Canavati's political career started in the late 1960s in the Mexico City Metro, where he was an administrative assistant, deputy director general, and comptroller. He then transferred to the Department of the Federal District, where he spent a year as the coordinator of the Directorate of Information and Statistical Analysis.
In 1973, his political career moved to his hometown of Monterrey. He was the town's general comptroller; a year later, he became the director general of the Trust for the Metropolitan Fund of Monterrey (FOMERREY). He served as mayor of San Nicolás de los Garza (1979–1982), and after a brief stint in the PRI's teaching arm in Nuevo León, he occupied a seat in the Chamber of Deputies for the LIII Legislature of the Mexican Congress, which convened from 1985 to 1988. He was a senator in the LIV Legislature from 1988 to 1991, during which time he briefly served as the president of a PRI commission on financing and asset management.

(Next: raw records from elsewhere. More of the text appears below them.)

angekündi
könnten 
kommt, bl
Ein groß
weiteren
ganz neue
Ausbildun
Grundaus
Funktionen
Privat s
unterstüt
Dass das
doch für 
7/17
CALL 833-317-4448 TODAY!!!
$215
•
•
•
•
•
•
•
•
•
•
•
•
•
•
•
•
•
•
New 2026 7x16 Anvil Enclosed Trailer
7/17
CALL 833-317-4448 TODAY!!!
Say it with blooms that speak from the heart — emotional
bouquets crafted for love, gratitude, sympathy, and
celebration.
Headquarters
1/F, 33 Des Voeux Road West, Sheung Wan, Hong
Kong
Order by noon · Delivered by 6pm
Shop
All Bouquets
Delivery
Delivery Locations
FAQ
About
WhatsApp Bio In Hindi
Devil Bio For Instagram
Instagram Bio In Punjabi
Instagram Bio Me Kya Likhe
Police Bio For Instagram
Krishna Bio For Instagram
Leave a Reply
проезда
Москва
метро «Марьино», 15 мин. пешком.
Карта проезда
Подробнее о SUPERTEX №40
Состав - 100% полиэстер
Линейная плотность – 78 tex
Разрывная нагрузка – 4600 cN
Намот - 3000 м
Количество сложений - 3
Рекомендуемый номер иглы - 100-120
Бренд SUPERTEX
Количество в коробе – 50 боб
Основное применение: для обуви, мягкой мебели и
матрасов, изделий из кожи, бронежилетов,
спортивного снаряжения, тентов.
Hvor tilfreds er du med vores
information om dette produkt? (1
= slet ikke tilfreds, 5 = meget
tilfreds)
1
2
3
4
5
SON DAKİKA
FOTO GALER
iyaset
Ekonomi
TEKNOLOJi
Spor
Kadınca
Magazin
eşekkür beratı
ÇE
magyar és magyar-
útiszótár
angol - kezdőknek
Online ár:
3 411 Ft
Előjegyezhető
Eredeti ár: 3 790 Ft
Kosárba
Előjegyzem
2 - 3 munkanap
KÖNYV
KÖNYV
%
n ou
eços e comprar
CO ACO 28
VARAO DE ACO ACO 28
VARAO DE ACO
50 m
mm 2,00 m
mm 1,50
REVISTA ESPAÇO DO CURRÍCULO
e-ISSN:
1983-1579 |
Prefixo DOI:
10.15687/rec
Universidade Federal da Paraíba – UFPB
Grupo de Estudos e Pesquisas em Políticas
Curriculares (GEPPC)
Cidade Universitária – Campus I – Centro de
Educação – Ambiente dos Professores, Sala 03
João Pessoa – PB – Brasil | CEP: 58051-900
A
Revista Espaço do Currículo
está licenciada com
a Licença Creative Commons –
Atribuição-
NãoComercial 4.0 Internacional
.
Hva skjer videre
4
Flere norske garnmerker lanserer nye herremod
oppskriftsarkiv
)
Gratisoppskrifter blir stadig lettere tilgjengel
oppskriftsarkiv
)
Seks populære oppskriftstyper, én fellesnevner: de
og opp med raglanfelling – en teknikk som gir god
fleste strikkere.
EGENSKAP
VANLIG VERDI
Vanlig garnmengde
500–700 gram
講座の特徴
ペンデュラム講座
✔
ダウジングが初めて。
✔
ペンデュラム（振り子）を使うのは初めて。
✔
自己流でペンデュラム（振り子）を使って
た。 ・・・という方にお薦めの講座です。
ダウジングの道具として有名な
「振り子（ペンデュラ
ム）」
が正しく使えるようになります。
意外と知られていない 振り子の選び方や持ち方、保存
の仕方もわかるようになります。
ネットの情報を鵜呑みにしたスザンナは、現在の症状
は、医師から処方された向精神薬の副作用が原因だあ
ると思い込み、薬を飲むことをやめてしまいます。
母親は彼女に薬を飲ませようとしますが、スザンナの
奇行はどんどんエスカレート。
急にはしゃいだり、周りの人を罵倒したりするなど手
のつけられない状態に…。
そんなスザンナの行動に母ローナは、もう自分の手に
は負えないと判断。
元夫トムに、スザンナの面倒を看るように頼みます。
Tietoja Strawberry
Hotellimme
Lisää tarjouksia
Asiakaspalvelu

During the early and mid-1990s, he served in various public service positions, including in the Secretariat of Urban Development and Ecology and then within the Secretariat of Social Development. In 1997, voters sent Canavati back to the Chamber of Deputies for the LVII Legislature. He was the vice coordinator of the PRI parliamentary group and its primary spokesman. Additionally, he sat on commissions dealing with Urban Development and Land Use; Economic Development; Foreign Relations/North America and Foreign Relations/Europe and Africa; Communications and Transportation; and Bicameral for the Canal del Congreso, and was a general coordinator in the National Confederation of Popular Organizations.